> [WHAT YOU SHOULD DO] Examine each line of the data. Copy those that contain the string "Selma".

> [MATERIALS PROVIDED]
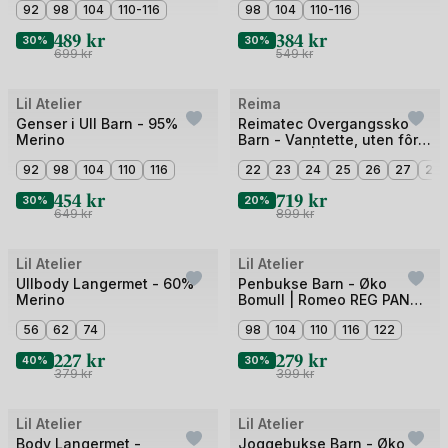
5
92
98
104
110-116
4
98
104
110-116
489
kr
384
kr
30%
30%
699
kr
549
kr
Bilde
Bilde
Lil Atelier
Reima
Outlet
1
1
Genser i Ull Barn - 95%
Reimatec Overgangssko
Merino
Barn - Vanntette, uten fôr -
av
av
Vår / Høst | Passo 2.0
5
92
98
104
110
116
5
22
23
24
25
26
27
28
454
kr
719
kr
30%
20%
649
kr
899
kr
Bilde
Bilde
Lil Atelier
Lil Atelier
Outlet
Outlet
1
1
Ullbody Langermet - 60%
Penbukse Barn - Øko
Merino
Bomull | Romeo REG PANT
av
av
LIL
5
56
62
74
5
98
104
110
116
122
227
kr
279
kr
40%
30%
379
kr
399
kr
Bilde
Bilde
Lil Atelier
Lil Atelier
Outlet
Outlet
1
1
Body Langermet -
Joggebukse Barn - Øko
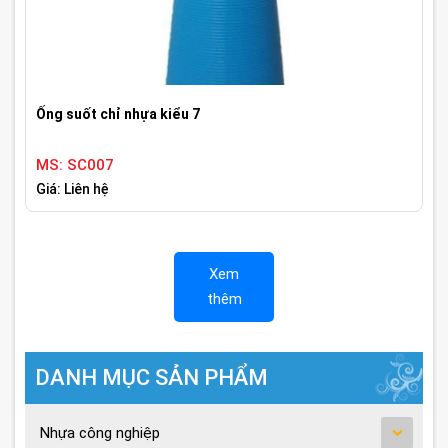
Ống suốt chỉ nhựa kiểu 7
MS: SC007
Giá: Liên hệ
Xem
thêm
DANH MỤC SẢN PHẨM
Nhựa công nghiệp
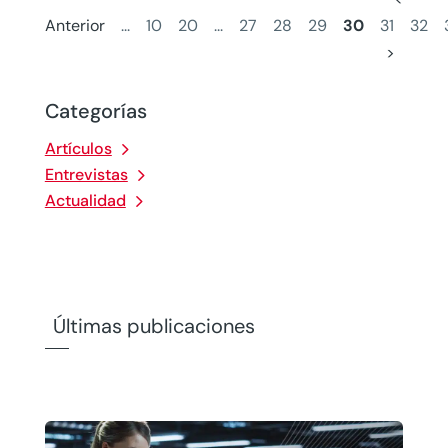
Anterior
...
10
20
...
27
28
29
30
31
32
>
Categorías
Artículos
Entrevistas
Actualidad
Últimas publicaciones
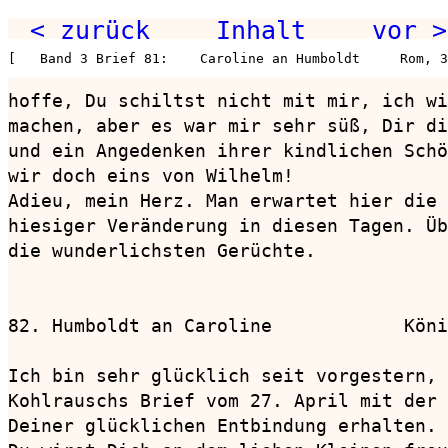
< zurück
Inhalt
vor >
[   Band 3 Brief 81:    Caroline an Humboldt     Rom, 3
hoffe, Du schiltst nicht mit mir, ich wi
machen, aber es war mir sehr süß, Dir di
und ein Angedenken ihrer kindlichen Schö
wir doch eins von Wilhelm!

Adieu, mein Herz. Man erwartet hier die 
hiesiger Veränderung in diesen Tagen. Üb
die wunderlichsten Gerüchte.

82. Humboldt an Caroline            Köni
Ich bin sehr glücklich seit vorgestern, 
Kohlrauschs Brief vom 27. April mit der 
Deiner glücklichen Entbindung erhalten. 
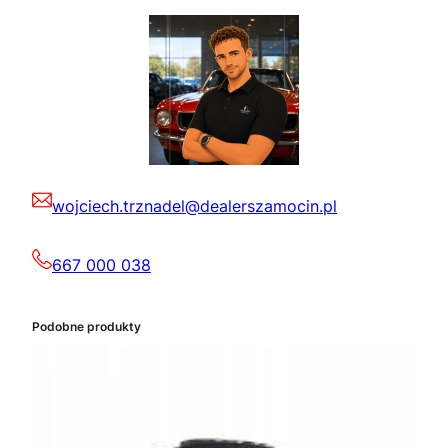
wojciech.trznadel@dealerszamocin.pl
667 000 038
Podobne produkty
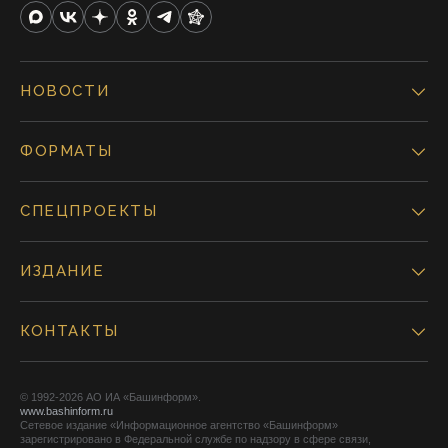
НОВОСТИ
ФОРМАТЫ
СПЕЦПРОЕКТЫ
ИЗДАНИЕ
КОНТАКТЫ
© 1992-2026 АО ИА «Башинформ».
www.bashinform.ru
Сетевое издание «Информационное агентство «Башинформ»
зарегистрировано в Федеральной службе по надзору в сфере связи,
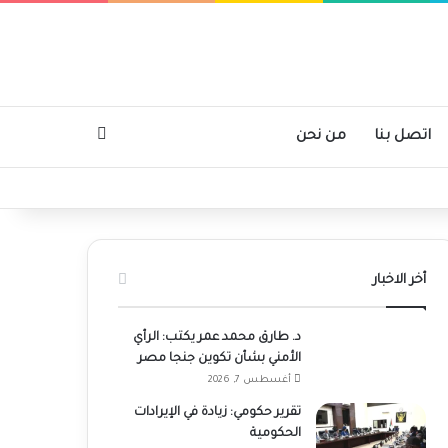
بحث عن
اتصل بنا
من نحن
أخر الاخبار
د. طارق محمد عمر يكتب: الرأي
الأمني بشأن تكوين جنجا مصر
أغسطس 7, 2026
تقرير حكومي: زيادة في الإيرادات
الحكومية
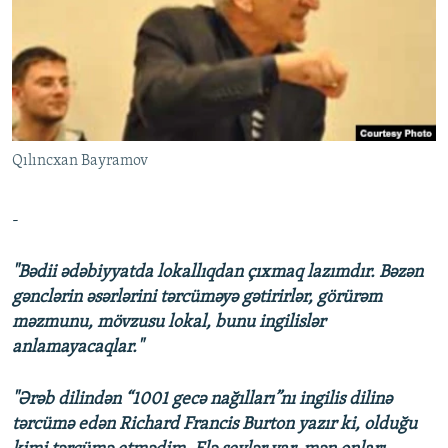
İNFOQRAFIKA
AZƏRBAYCAN ƏDƏBIYYATI KITABXANASI
MISSIYAMIZ
BIZI IZLƏ
KARIKATURA
İSLAM VƏ DEMOKRATIYA
PEŞƏ ETIKASI VƏ JURNALISTIKA STANDARTLARIMIZ
İZ - MƏDƏNIYYƏT PROQRAMI
MATERIALLARIMIZDAN ISTIFADƏ
AZADLIQRADIOSU MOBIL TELEFONUNUZDA
RFE/RL-in bütün saytları
Qılıncxan Bayramov
BIZIMLƏ ƏLAQƏ
XƏBƏR BÜLLETENLƏRIMIZ
-
"Bədii ədəbiyyatda lokallıqdan çıxmaq lazımdır. Bəzən
gənclərin əsərlərini tərcüməyə gətirirlər, görürəm
məzmunu, mövzusu lokal, bunu ingilislər
anlamayacaqlar."
"Ərəb dilindən “1001 gecə nağılları”nı ingilis dilinə
tərcümə edən Richard Francis Burton yazır ki, olduğu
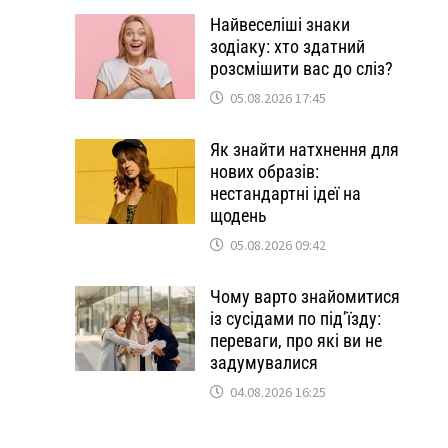
Найвеселіші знаки
зодіаку: хто здатний
розсмішити вас до сліз?
05.08.2026 17:45
Як знайти натхнення для
нових образів:
нестандартні ідеї на
щодень
05.08.2026 09:42
Чому варто знайомитися
із сусідами по під’їзду:
переваги, про які ви не
задумувалися
04.08.2026 16:25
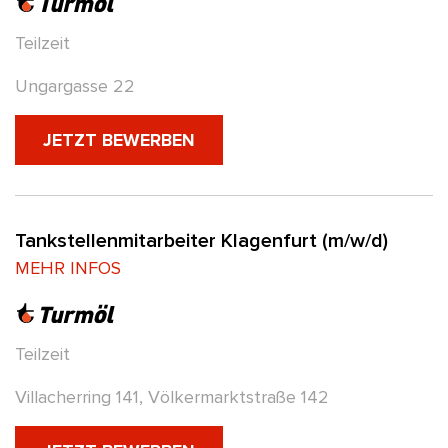
Teilzeit
Ungargasse 22
(NEUES FENSTER)
JETZT BEWERBEN
Tankstellenmitarbeiter Klagenfurt (m/w/d)
MEHR INFOS
Teilzeit
Villacherring 141, Völkermarktstraße 142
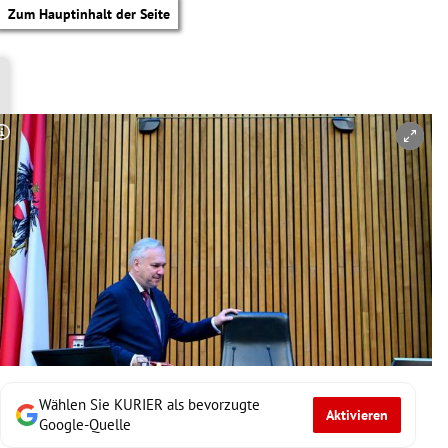
Zum Hauptinhalt der Seite
Copyright-Hinweis öffnen/schließen
Wählen Sie KURIER als bevorzugte
Aktivieren
tik Untermenü
Google-Quelle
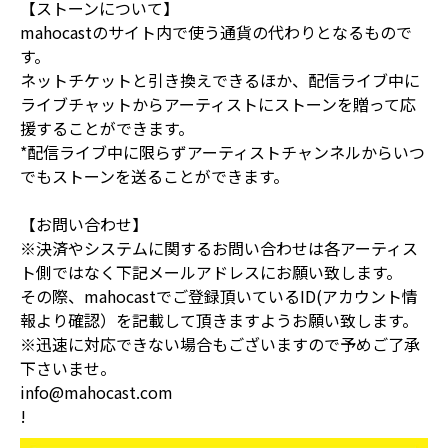
【ストーンについて】
mahocastのサイト内で使う通貨の代わりとなるもので
す。
ネットチケットと引き換えできるほか、配信ライブ中に
ライブチャットからアーティストにストーンを贈って応
援することができます。
*配信ライブ中に限らずアーティストチャンネルからいつ
でもストーンを送ることができます。
【お問い合わせ】
※決済やシステムに関するお問い合わせは各アーティス
ト側ではなく下記メールアドレスにお願い致します。
その際、mahocastでご登録頂いているID(アカウント情
報より確認）を記載して頂きますようお願い致します。
※迅速に対応できない場合もございますので予めご了承
下さいませ。
info@mahocast.com
!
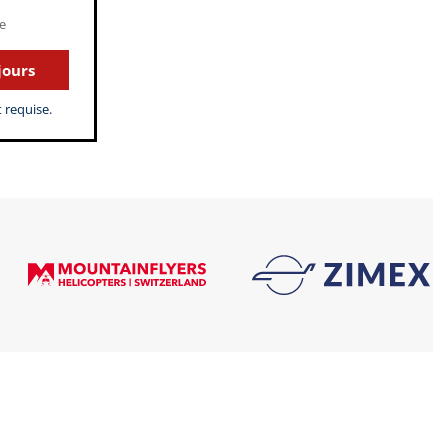
e
jours
 requise.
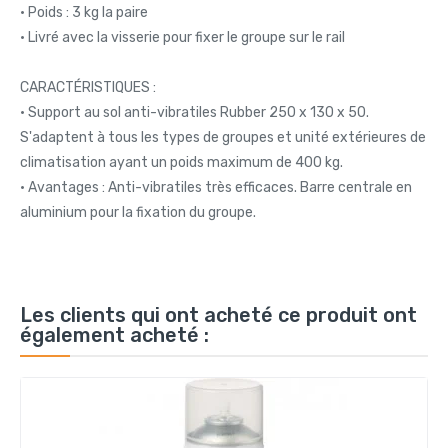
• Poids : 3 kg la paire
• Livré avec la visserie pour fixer le groupe sur le rail
CARACTÉRISTIQUES :
• Support au sol anti-vibratiles Rubber 250 x 130 x 50.
S'adaptent à tous les types de groupes et unité extérieures de
climatisation ayant un poids maximum de 400 kg.
• Avantages : Anti-vibratiles très efficaces. Barre centrale en
aluminium pour la fixation du groupe.
Les clients qui ont acheté ce produit ont
également acheté :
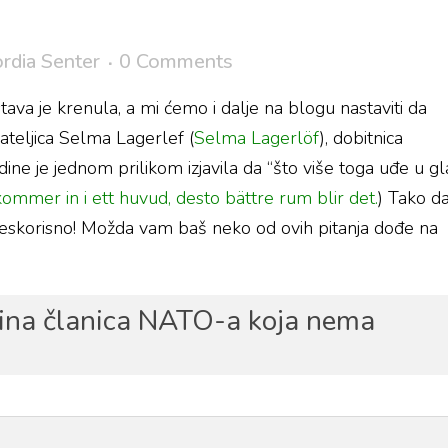
rdia Senter
0 Comments
ava je krenula, a mi ćemo i dalje na blogu nastaviti da
ateljica Selma Lagerlef (
Selma Lagerlöf
), dobitnica
ne je jednom prilikom izjavila da “što više toga uđe u gl
ommer in i ett huvud, desto bättre rum blir det.
) Tako d
beskorisno! Možda vam baš neko od ovih pitanja dođe na
edina članica NATO-a koja nema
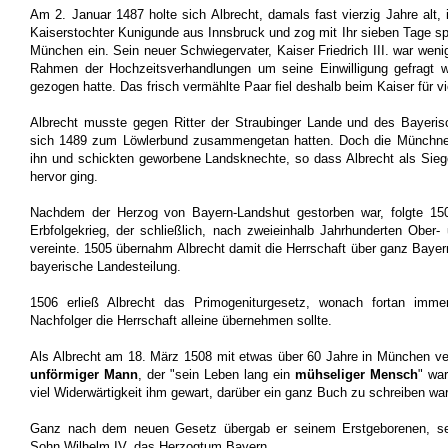
Am 2. Januar 1487 holte sich Albrecht, damals fast vierzig Jahre alt,
Kaiserstochter Kunigunde aus Innsbruck und zog mit Ihr sieben Tage sp
München ein. Sein neuer Schwiegervater, Kaiser Friedrich III. war weni
Rahmen der Hochzeitsverhandlungen um seine Einwilligung gefragt w
gezogen hatte. Das frisch vermählte Paar fiel deshalb beim Kaiser für v
Albrecht musste gegen Ritter der Straubinger Lande und des Bayeris
sich 1489 zum Löwlerbund zusammengetan hatten. Doch die Münchner 
ihn und schickten geworbene Landsknechte, so dass Albrecht als Sieg
hervor ging.
Nachdem der Herzog von Bayern-Landshut gestorben war, folgte 15
Erbfolgekrieg, der schließlich, nach zweieinhalb Jahrhunderten Ober-
vereinte. 1505 übernahm Albrecht damit die Herrschaft über ganz Bayer
bayerische Landesteilung.
1506 erließ Albrecht das Primogeniturgesetz, wonach fortan imme
Nachfolger die Herrschaft alleine übernehmen sollte.
Als Albrecht am 18. März 1508 mit etwas über 60 Jahre in München ver
unförmiger Mann
, der "sein Leben lang ein
mühseliger Mensch
" war
viel Widerwärtigkeit ihm gewart, darüber ein ganz Buch zu schreiben war
Ganz nach dem neuen Gesetz übergab er seinem Erstgeborenen, se
Sohn Wilhelm IV. das Herzogtum Bayern.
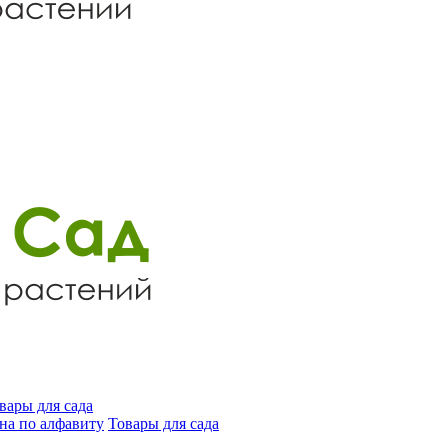
вары для сада
на по алфавиту
Товары для сада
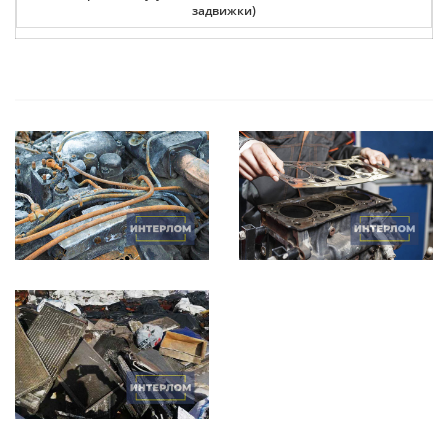
задвижки)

> [WRITTEN RESPONSE]
ateljica Selma Lagerlef (
Selma Lagerlöf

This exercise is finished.